• [What you have to do]:
Every line of the material that mentions the word "επεξεργασία" should be copied out.

• [Data extract]:
Segment Open
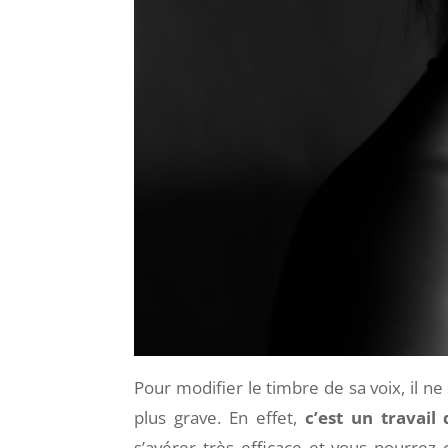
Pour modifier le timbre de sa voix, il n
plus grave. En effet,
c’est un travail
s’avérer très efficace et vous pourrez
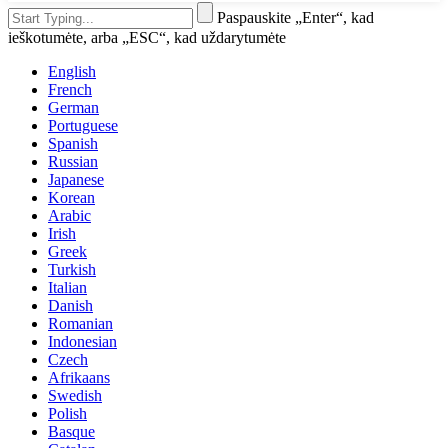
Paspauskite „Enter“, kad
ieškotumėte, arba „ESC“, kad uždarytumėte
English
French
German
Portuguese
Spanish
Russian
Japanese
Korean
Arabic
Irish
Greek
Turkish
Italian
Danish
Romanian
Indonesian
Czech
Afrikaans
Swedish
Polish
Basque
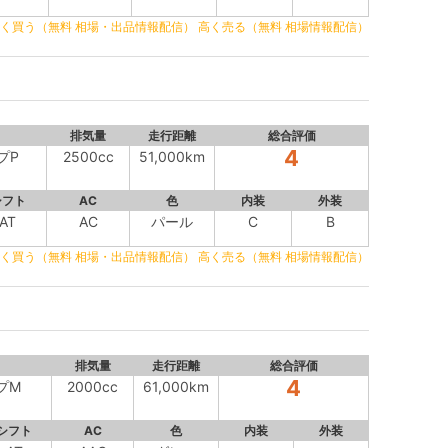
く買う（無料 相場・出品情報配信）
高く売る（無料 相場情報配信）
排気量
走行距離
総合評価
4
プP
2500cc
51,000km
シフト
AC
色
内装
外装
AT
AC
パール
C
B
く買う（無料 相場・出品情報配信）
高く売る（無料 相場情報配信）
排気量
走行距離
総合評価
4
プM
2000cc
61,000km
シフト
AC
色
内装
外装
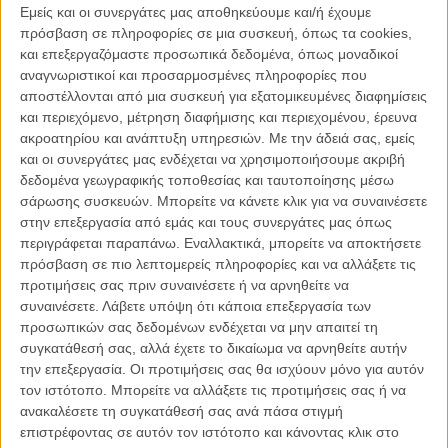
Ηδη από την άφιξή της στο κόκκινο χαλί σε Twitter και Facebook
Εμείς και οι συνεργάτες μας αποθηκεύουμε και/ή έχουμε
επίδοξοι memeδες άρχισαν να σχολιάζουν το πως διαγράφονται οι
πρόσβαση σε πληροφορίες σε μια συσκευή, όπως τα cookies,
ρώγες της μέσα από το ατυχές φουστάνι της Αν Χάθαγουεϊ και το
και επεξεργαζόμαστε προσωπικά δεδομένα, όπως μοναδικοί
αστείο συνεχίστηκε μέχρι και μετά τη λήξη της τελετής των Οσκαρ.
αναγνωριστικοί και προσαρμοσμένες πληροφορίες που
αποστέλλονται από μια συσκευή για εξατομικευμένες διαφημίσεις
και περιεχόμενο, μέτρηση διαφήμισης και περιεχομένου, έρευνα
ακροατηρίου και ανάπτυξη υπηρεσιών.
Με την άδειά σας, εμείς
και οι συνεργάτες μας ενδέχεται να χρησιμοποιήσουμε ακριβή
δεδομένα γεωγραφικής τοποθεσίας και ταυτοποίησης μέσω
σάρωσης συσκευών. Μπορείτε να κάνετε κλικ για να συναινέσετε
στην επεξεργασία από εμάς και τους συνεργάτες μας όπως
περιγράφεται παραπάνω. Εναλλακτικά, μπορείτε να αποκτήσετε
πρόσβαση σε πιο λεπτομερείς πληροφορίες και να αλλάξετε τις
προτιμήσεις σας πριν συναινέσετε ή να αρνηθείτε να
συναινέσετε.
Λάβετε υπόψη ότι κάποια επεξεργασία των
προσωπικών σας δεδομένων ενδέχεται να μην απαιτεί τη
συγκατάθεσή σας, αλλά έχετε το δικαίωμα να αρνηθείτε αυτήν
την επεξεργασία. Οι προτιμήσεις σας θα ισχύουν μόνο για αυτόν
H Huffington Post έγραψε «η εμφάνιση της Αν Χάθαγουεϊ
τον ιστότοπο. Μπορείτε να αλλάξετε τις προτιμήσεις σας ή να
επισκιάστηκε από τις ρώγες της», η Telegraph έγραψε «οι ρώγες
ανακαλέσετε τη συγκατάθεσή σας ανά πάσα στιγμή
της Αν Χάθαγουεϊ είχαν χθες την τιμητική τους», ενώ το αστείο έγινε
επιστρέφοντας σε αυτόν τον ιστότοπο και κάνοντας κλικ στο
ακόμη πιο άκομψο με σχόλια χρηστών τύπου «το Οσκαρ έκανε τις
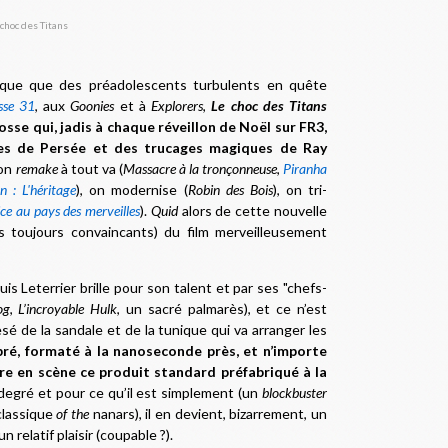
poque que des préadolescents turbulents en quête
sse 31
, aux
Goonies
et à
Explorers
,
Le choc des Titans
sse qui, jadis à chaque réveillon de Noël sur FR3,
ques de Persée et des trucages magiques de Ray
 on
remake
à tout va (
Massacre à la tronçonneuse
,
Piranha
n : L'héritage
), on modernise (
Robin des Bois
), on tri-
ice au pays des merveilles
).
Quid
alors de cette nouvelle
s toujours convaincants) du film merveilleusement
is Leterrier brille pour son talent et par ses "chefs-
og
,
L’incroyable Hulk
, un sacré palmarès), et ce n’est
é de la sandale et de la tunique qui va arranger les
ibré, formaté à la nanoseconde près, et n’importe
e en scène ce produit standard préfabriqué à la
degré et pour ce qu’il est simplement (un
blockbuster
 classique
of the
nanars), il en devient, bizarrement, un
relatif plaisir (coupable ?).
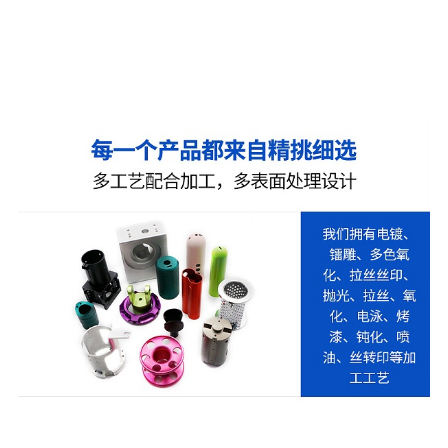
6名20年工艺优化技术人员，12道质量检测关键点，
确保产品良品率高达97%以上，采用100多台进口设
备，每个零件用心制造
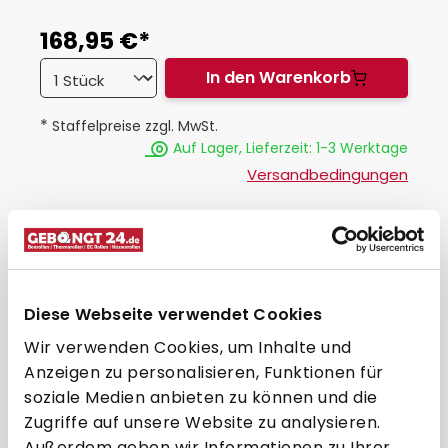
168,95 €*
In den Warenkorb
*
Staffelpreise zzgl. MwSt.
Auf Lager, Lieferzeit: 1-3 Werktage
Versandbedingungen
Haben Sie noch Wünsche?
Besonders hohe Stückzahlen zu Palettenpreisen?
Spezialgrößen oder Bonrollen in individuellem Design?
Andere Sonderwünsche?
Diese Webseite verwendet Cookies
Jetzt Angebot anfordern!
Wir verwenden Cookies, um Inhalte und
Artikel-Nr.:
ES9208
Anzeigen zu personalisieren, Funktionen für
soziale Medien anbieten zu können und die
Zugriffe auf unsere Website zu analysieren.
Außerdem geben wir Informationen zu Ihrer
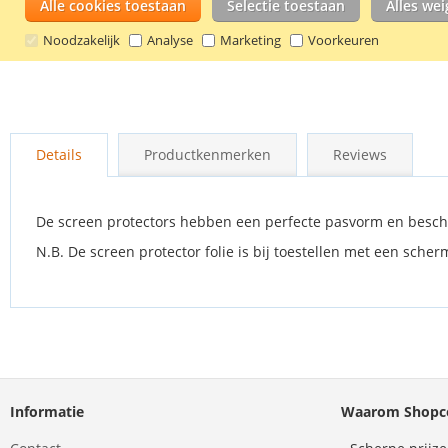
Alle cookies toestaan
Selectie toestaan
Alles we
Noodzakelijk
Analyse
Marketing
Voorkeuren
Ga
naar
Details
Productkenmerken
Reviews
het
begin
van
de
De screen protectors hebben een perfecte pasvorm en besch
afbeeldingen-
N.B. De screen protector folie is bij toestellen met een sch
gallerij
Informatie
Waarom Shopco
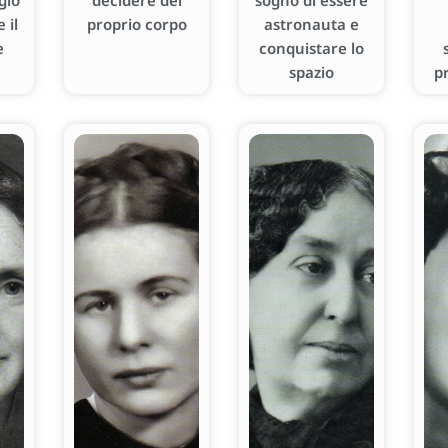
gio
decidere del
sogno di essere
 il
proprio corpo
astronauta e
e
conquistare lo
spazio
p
Segment Closed
• [Completed exercise]:
στην επεξεργασία από εμάς και τους συνεργάτες μας όπως
Λάβετε υπόψη ότι κάποια επεξεργασία των
την επεξεργασία. Οι προτιμήσεις σας θα ισχύουν μόνο για αυτόν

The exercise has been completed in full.